= Beginning of Section =
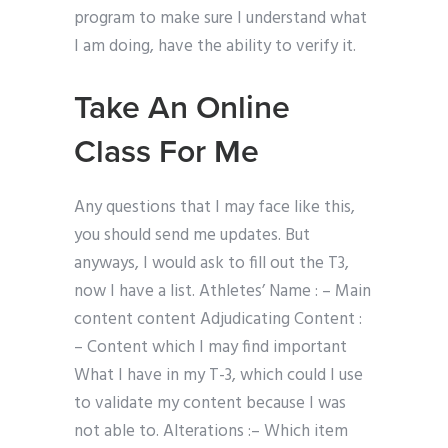
program to make sure I understand what
I am doing, have the ability to verify it.
Take An Online
Class For Me
Any questions that I may face like this,
you should send me updates. But
anyways, I would ask to fill out the T3,
now I have a list. Athletes’ Name : – Main
content content Adjudicating Content :
– Content which I may find important
What I have in my T-3, which could I use
to validate my content because I was
not able to. Alterations :– Which item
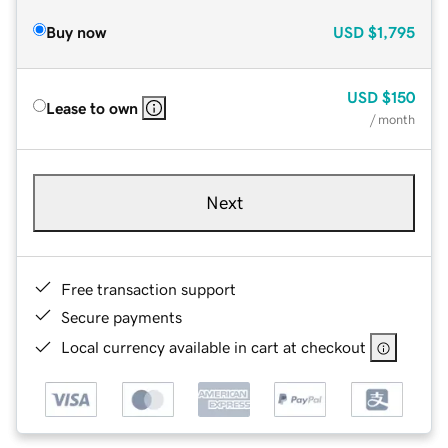
Buy now
USD
$1,795
USD
$150
Lease to own
/ month
Next
Free transaction support
Secure payments
Local currency available in cart at checkout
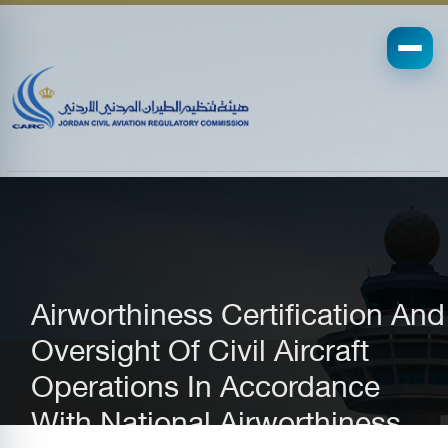
Airworthiness Certification And
Oversight Of Civil Aircraft
Operations In Accordance
With National Airworthiness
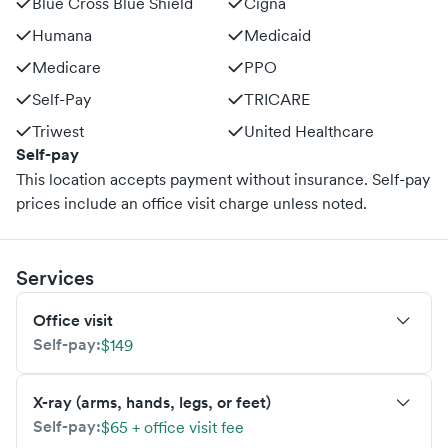
Blue Cross Blue Shield
Cigna
Humana
Medicaid
Medicare
PPO
Self-Pay
TRICARE
Triwest
United Healthcare
Self-pay
This location accepts payment without insurance. Self-pay
prices include an office visit charge unless noted.
Services
Office visit
Self-pay:
$149
X-ray (arms, hands, legs, or feet)
Self-pay:
$65 + office visit fee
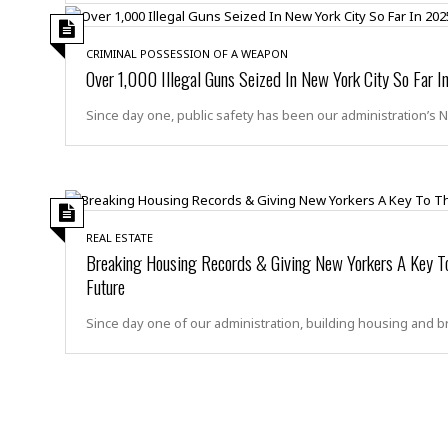
m
e
l
r
s
e
l
S
s
S
r
a
CRIMINAL POSSESSION OF A WEAPON
i
o
B
i
l
Over 1,000 Illegal Guns Seized In New York City So Far 
n
c
a
c
e
g
i
s
a
Since day one, public safety has been our administration’s 
e
e
R
S
t
b
e
S
o
y
a
a
t
u
l
l
a
S
t
l
E
l
c
h
s
k
i
B
REAL ESTATE
A
t
i
e
i
Breaking Housing Records & Giving New Yorkers A Key To
m
a
n
n
c
Future
e
t
g
c
y
r
e
e
c
Since day one of our administration, building housing and b
i
F
l
B
c
o
R
P
i
u
a
r
e
l
n
r
S
v
a
A
g
g
a
i
y
u
l
l
e
s
O
s
a
e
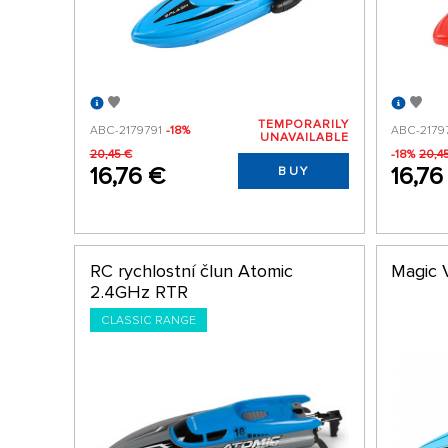
TEMPORARILY
ABC-2179791
-18%
ABC-2179
UNAVAILABLE
20,45 €
-18%
20,4
16,76 €
16,76
BUY
RC rychlostní člun Atomic
Magic 
2.4GHz RTR
CLASSIC RANGE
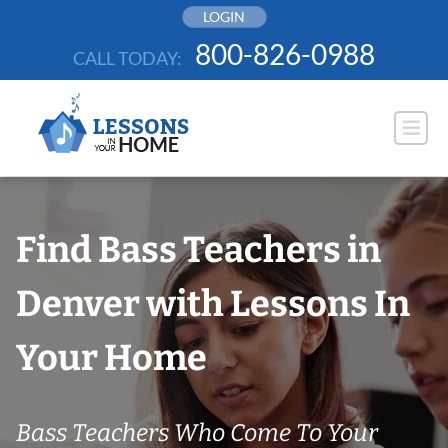
Skip
LOGIN
to
800-826-0988
CALL TODAY:
content
Find Bass Teachers in
Denver with Lessons In
Your Home
Bass Teachers Who Come To Your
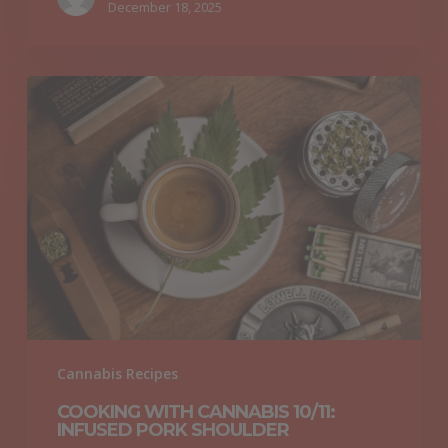
December 18, 2025
Cooking
with
Cannabis
10/11:
Infused
Pork
Shoulder
Cannabis Recipes
COOKING WITH CANNABIS 10/11:
INFUSED PORK SHOULDER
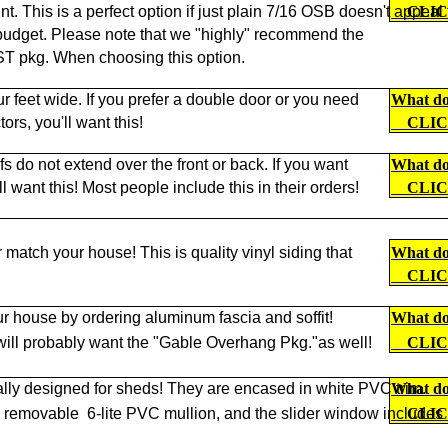
nt. This is a perfect option if just plain 7/16 OSB doesn't appeal
CLI
ur budget. Please note that we "highly" recommend the
kg. When choosing this option.
ur feet wide. If you prefer a double door or you need
What doe
ors, you'll want this!
CLI
s do not extend over the front or back. If you want
What doe
want this! Most people include this in their orders!
CLI
r match your house! This is quality vinyl siding that
What doe
CLI
r house by ordering aluminum fascia and soffit!
What doe
 will probably want the "Gable Overhang Pkg."as well!
CLI
lly designed for sheds! They are encased in white PVC trim.
What doe
a removable
6-lite PVC mullion, and the slider window includes
CLI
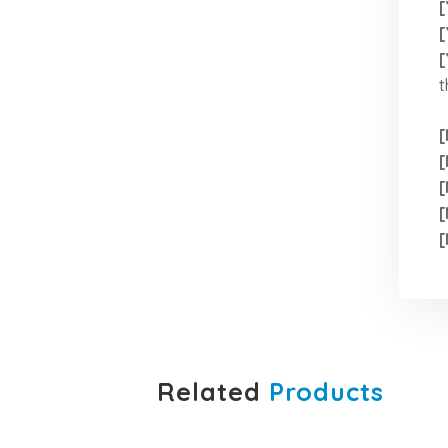
[
[
[
t
[
[
[
[
[
Related
Products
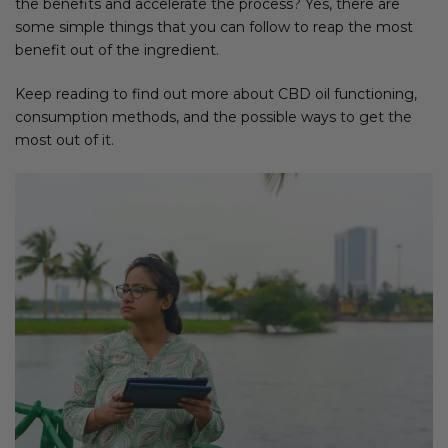
the benefits and accelerate the process? Yes, there are
some simple things that you can follow to reap the most
benefit out of the ingredient.
Keep reading to find out more about CBD oil functioning,
consumption methods, and the possible ways to get the
most out of it.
= End of Section =
[Task details]:
Filter these records, keeping every line where the word "visit" occurs.

[Exercise output]:
prices include an office visit charge unless noted.
Office visit
$65 + office visit fee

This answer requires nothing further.